FDA Warning About Stem Cell Therapies

This is an overview and not meant to replace the FDA warning. Please read the FDA warning resourced below.

The Food and Drug Administration (FDA) regulates stem cell products in the U.S. and recently issued a warning about stem cell therapies that are illegal and even harmful.

Many patients ask about using stem cell therapy, especially those living with sporadic inclusion body myositis (sIBM), an insidious, incurable, disabling muscle disease without any effective treatment options.

The reality is stem cell therapies are not approved for use in sIBM, or in any other form of myositis.

Learn more to protect yourself by visiting the FDA warning below, and watch the video. This provides a great overview of stem cell uses, how clinics promote and advertise illegal and harmful stem cell therapies, and what questions you can ask.
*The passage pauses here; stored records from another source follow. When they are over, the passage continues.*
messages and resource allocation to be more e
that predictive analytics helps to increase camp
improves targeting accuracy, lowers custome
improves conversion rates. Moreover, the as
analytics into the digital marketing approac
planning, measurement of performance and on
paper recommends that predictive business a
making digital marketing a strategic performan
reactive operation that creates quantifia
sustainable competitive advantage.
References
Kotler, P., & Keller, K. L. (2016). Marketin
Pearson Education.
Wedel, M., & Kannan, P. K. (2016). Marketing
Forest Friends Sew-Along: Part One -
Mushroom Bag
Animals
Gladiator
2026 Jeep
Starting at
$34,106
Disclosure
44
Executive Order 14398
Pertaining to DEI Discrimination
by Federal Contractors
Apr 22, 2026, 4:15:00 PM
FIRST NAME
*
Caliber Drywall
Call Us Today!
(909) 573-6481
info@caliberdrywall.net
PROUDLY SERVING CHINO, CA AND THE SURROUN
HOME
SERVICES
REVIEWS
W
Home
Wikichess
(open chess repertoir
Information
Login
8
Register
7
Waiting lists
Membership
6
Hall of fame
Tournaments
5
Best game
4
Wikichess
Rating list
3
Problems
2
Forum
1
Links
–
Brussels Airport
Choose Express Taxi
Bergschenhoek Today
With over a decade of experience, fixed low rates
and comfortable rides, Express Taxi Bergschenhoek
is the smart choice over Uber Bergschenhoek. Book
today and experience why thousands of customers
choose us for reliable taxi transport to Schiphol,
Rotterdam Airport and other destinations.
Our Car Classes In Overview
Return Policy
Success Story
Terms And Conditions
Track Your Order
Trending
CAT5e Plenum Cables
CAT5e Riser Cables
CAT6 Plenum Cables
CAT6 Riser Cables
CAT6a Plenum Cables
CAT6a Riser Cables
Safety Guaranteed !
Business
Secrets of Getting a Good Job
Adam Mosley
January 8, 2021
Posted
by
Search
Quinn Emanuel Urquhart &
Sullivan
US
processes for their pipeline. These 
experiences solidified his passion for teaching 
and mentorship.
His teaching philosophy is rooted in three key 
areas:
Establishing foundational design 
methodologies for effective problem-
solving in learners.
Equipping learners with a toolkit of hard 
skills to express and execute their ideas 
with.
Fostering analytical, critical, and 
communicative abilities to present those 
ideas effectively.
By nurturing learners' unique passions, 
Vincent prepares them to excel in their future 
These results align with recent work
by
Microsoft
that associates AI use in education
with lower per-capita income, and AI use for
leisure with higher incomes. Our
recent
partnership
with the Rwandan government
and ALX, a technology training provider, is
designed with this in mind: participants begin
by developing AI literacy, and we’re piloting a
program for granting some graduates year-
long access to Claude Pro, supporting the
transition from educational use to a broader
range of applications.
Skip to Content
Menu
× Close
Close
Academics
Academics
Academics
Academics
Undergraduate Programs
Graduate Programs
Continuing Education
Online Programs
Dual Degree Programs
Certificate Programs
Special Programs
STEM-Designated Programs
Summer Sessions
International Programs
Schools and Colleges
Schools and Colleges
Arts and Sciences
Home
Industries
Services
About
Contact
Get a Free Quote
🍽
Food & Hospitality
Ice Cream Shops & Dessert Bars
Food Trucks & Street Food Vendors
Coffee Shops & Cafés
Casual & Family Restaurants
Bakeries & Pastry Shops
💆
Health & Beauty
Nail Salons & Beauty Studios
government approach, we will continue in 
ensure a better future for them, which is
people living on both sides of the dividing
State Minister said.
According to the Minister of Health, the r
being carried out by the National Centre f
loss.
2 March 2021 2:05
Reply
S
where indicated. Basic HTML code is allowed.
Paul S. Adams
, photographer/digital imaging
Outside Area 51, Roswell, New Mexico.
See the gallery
Read the FDA Stem Cell Warning

Canada case highlights possible long-term risks of experimental stem cell therapy

Plain language overview – The idea behind using stem cells is terrific. The problem is in the procedures. You need laboratories that can give you 100.00% purity for the stem cell product. No laboratory in the world is yet there in providing this level of purity. Usually, they use nerve or fat cells from your body as a source. Then, the stem cells are separated out and purified in a laboratory. The stem cells are then manipulated using chemicals to turn them into the type of cell you need to replace.

Here’s an example. If you take nerve cells from inside the olfactory nerve in the nose as your stem cell source, the goal is to make these into nerve stem cells and use them to repair nerve cells, in this case, to repair a spinal cord injury. Here’s the problem. After the laboratory processing, the stem cells are transplanted into the spinal cord. However, if just a few of the original nose nerve cells survive in the transplanted material, over time, these cells will grow. In this example, 12 years after the transplant, the patient developed cancer from the growth of the original nose nerve cells within his spine. This is a common complication that is holding back the wide use of stem cell therapy. Here is the link to the article I’ve used as an example.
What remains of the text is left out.